A auto-revelação de Deus é dada em
experiências humanas interpretadas. Nunca temos acesso à “Palavra de
Deus” de modo imediato. Estritamente falando, a Bíblia não é a Palavra
de Deus, mas um conjunto de testemunhos de fé de crentes que se
situam numa tradição particular da experiência religiosa. É por isso
que E. Schillebeeckx, no uso litúrgico, utiliza, o menos possível, a
conclusão solene: “palavra do Senhor”, precisamente porque Deus nunca
fala assim. São crentes que falam.
Isto significa que, se em todo o dogma uma
verdade se exprime de facto, fá-lo, no entanto, sempre de modo
defeituoso e historicamente condicionado. Enquanto expressão verbal
da fé, o dogma pode mudar no decurso do tempo. A partir das
nossas questões, a fidelidade ao Evangelho e aos dogmas da Igreja
pode, por vezes, exigir de nós romper com a imagem ultrapassada do ser
humano e do mundo, na qual a verdade evangélica foi outrora expressa.
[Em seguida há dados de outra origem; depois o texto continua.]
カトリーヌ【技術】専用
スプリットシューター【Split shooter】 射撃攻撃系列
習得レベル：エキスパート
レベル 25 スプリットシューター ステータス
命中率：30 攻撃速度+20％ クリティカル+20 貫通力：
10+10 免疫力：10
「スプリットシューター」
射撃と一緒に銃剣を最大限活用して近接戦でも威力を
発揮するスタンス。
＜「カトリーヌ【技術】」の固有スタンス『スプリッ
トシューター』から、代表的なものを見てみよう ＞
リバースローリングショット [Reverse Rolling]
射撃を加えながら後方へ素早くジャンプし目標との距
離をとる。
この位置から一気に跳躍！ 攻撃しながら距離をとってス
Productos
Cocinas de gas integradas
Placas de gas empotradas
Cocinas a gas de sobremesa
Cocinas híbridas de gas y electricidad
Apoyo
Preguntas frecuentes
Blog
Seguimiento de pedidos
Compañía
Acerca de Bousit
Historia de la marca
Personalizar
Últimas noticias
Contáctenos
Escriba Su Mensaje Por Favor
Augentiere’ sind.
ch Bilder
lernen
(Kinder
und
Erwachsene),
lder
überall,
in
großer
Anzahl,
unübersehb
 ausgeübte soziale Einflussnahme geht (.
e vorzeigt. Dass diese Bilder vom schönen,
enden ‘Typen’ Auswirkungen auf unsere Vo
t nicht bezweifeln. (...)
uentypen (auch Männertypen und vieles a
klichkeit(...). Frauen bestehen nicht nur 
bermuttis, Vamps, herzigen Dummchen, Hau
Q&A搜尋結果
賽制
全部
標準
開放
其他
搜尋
Há aí uma missão importante de diálogo no
seio do cristianismo, missão que constitui uma missão própria para os
teólogos. O que nos é transmitido a partir do Antigo e do Novo
Testamento são interpretações de experiências de Deus. Ora,
experiências não podem ser comunicadas a outros enquanto experiência.
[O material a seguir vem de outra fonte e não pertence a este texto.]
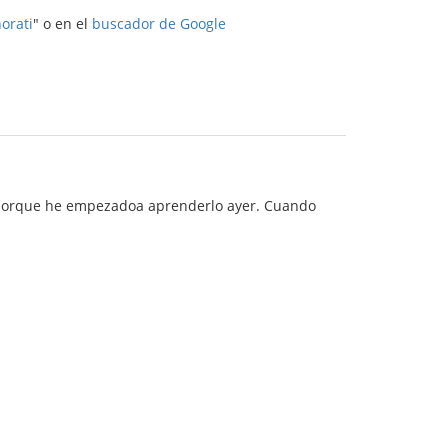
orati
" o en el
buscador de Google
a porque he empezadoa aprenderlo ayer. Cuando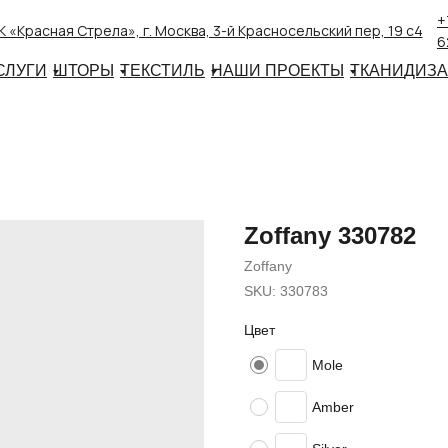
+
 «Красная Стрела», г. Москва, 3-й Красносельский пер, 19 с4
6
СЛУГИ
ШТОРЫ
ТЕКСТИЛЬ
НАШИ ПРОЕКТЫ
ТКАНИ
ДИЗ
Zoffany 330782
Zoffany
SKU:
330783
Цвет
Mole
Amber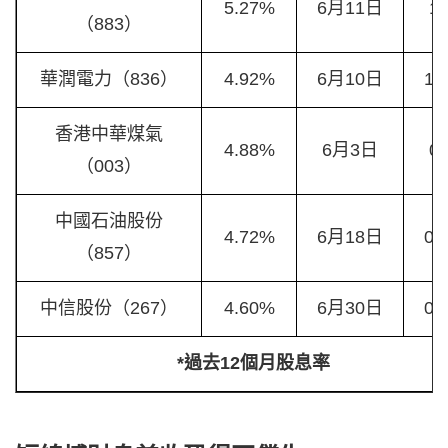
5.27%
6月11日
1.
（883）
華潤電力（836）
4.92%
6月10日
1.
香港中華煤氣
4.88%
6月3日
0.
（003）
中國石油股份
4.72%
6月18日
0.
（857）
中信股份（267）
4.60%
6月30日
0.
*過去12個月股息率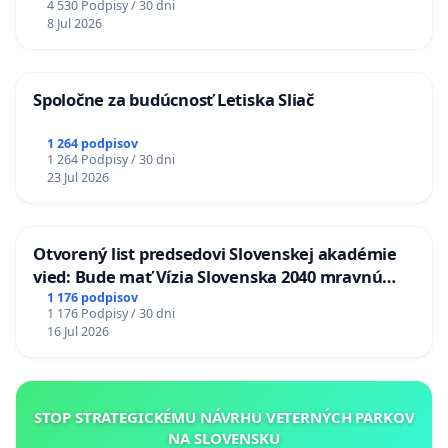
4 530 Podpisy / 30 dni
8 Jul 2026
Spoločne za budúcnosť Letiska Sliač
1 264 podpisov
1 264 Podpisy / 30 dni
23 Jul 2026
Otvorený list predsedovi Slovenskej akadémie
vied: Bude mať Vízia Slovenska 2040 mravnú
chrbticu?
1 176 podpisov
1 176 Podpisy / 30 dni
16 Jul 2026
STOP STRATEGICKÉMU NÁVRHU VETERNÝCH PARKOV
NA SLOVENSKU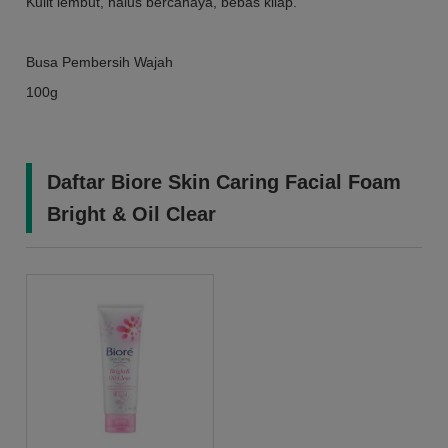
Kulit lembut, halus bercahaya, bebas kilap.
Busa Pembersih Wajah
100g
Daftar Biore Skin Caring Facial Foam
Bright & Oil Clear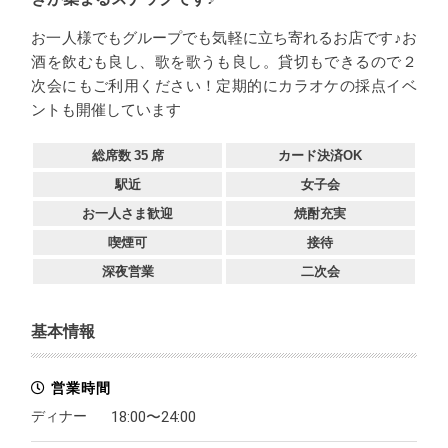
お一人様でもグループでも気軽に立ち寄れるお店です♪お
酒を飲むも良し、歌を歌うも良し。貸切もできるので２
次会にもご利用ください！定期的にカラオケの採点イベ
ントも開催しています
総席数
35
席
カード決済OK
駅近
女子会
お一人さま歓迎
焼酎充実
喫煙可
接待
深夜営業
二次会
基本情報
営業時間
ディナー
18:00〜24:00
Cada geração deve, ela mesma e de modo pessoal, fazer a experiência. A
experiência cristã de Deus também não pode ser transmitida. Podemos
apenas permitir que essas expressões e descrições se abram, em nós,
como experiência pessoal. Só a partir do ponto de falhanço de todas as
nossas palavras é que podemos falar do mistério divino. Mas nessa
palavra, decifração rigorosa e tacteio razoável no seio das
possibilidades culturais de compreensão, o Deus vivo já “se dirigiu”
silenciosamente a nós, antes mesmo de termos podido exprimir a nossa
experiência. São experiências humanas que são, no entanto,
realmente suscitadas pelo Deus incompreensível, esse Deus activo,
embora não intervenha nem se imponha.
3. E. Schillebeeckx,
neste texto, como em várias das suas obras, diz as razões pelas quais
um dogma pode mudar. A sua expressão já não serve para defender o que
estava em causa quando foi formulado. Mas se um dogma pode mudar,
quanto mais uma declaração que só é definitiva porque foi declarada
como tal, mesmo que pretenda interpretar uma tradição secular.
Em qualquer caso, não podemos usar o nome de
Deus em vão como legitimação das afirmações, frutos da nossa
responsabilidade ou irresponsabilidade.